En 1978 et 1979, il a fait partie du Comité organisateur de la grève convoquée par les enseignants, suite à des décennies d’isolement. À la fin des années 1970, il a participé activement au MEP (Mouvement pour l’émancipation du prolétariat), une organisation de gauche qui luttait pour mettre fin à la dictature militaire.

En 1980, il a été l’un des fondateurs du Parti des travailleurs, et en 1981, il a été l’un des candidats au conseil d’administration de l’APEOESP (Syndicat des enseignants de l’Éducation nationale de l’État de São Paulo). En 1983, il a participé au processus qui a débouché sur la création de la CUT (Centrale unique des travailleurs).

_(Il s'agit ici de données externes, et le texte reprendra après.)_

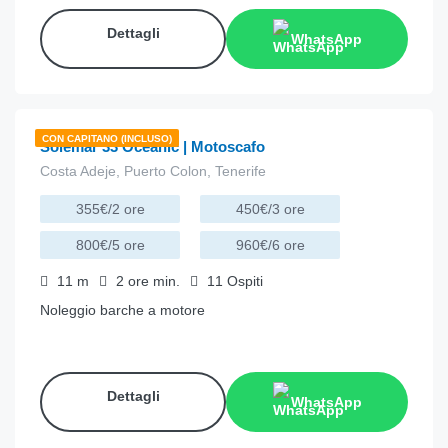
Dettagli
WhatsApp
€
160.00
da
/ora
CON CAPITANO (INCLUSO)
Solemar 33 Oceanic | Motoscafo
Costa Adeje, Puerto Colon, Tenerife
355€/2 ore
450€/3 ore
800€/5 ore
960€/6 ore
11
m
2 ore
min.
11
Ospiti
Noleggio barche a motore
Dettagli
WhatsApp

Il a été élu président de l’APEOESP en 1987, et réélu en 1989 et en 1991. La grève d’enseignants la plus longue de l’histoire (quatre-vingt-deux jours) qui a eu lieu dans l’État de São Paulo s’est déroulée en 1991, et a débouché sur une augmentation des salaires à hauteur de 126 %.

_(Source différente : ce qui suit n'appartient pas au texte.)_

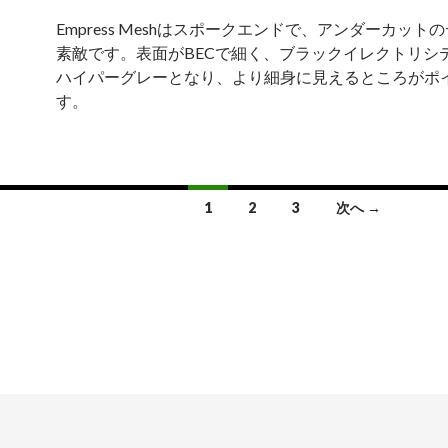
Empress Meshはスポークエンドで、アンダーカット
素敵です。表面がBECで細く、ブラックイレクトリシ
ハイパーグレーとなり、より細身に見えるところがポ
す。
1
2
3
次へ →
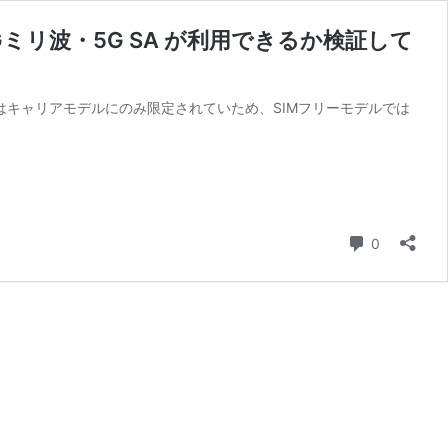
に、5Gミリ波・5G SA が利用できるか検証して
5Gミリ波はキャリアモデルにのみ限定されていため、SIMフリーモデルでは
コメント
0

L’année suivante, en sa qualité de président de l’APEOESP, il a participé aux actions d’activisme à grande échelle à l’origine de la destitution de l’ex-président Fernando Collor de Mello. En 1993, il a quitté son poste de président de l’APEOESP, pour retourner à l’enseignement. Cette année-là, le nombre d’adhérents de l’APEOESP a atteint les 122 000 personnes, dont 70 000 ont participé au processus électoral, à l’occasion des élections les plus importantes de l’histoire de l’organisation.

En 1994, il a été désigné par les enseignants et élu au conseil d’administration national de la CUT. C’est en cette qualité qu’il a présidé la Commission d’Éducation, de Formation professionnelle et des Pensions, et s’est chargé également, en tant que membre du Collectif international de la CUT, des questions afférentes à l’OIT (Organisation internationale du travail) et aux droits de l’homme.

En 1997, il a été élu Secrétaire général national de la CUT, ainsi que membre de la Direction nationale du Parti des travailleurs. Son élection à la Présidence nationale de la CUT a suivi, en 2000, et l’année d’après il a participé à la mise en place du Forum social mondial.

En 2002, il a été le Coordinateur national chargé de la mobilisation, dans le cadre de la campagne qui a débouché sur l’élection de Lula à la présidence, et il a participé également à la coordination de la campagne pour la réélection de ce dernier, en 2006, ainsi qu’à celle pour l’élection de Dilma, en 2010. Depuis 2002, il fait partie du conseil d’administration de l’Institut central de citoyenneté mis en place par le président Lula.

En 2003, il a été élu en tant que Secrétaire général national de la CUT. Entre 2003 et 2012, il a occupé les fonctions de Secrétaire national syndical du Parti des travailleurs. Il a participé, en tant que membre, à la Commission de développement économique et social du gouvernement brésilien, sur désignation du Président Lula. De même, il a été nommé en tant que représentant de la CUT au conseil d’administration de la BNDES, la banque nationale de développement économique et social brésilienne.

En 2005, il a servi, une fois de plus, en tant que Président national de la CUT. En 2006, il a été élu Secrétaire chargé des relations internationales, pour être réélu aux mêmes fonctions en 2009 et en 2012. En 2007, il a été désigné en tant que représentant de la CUT aux conseils d’administration de la CSI (Confédération syndicale internationale) et de la CSA (Confédération syndicale des travailleurs et travailleuses des Amériques). Il a également rempli les fonctions de vice-président de la CSI, et en 2014, il a été élu président de cette dernière.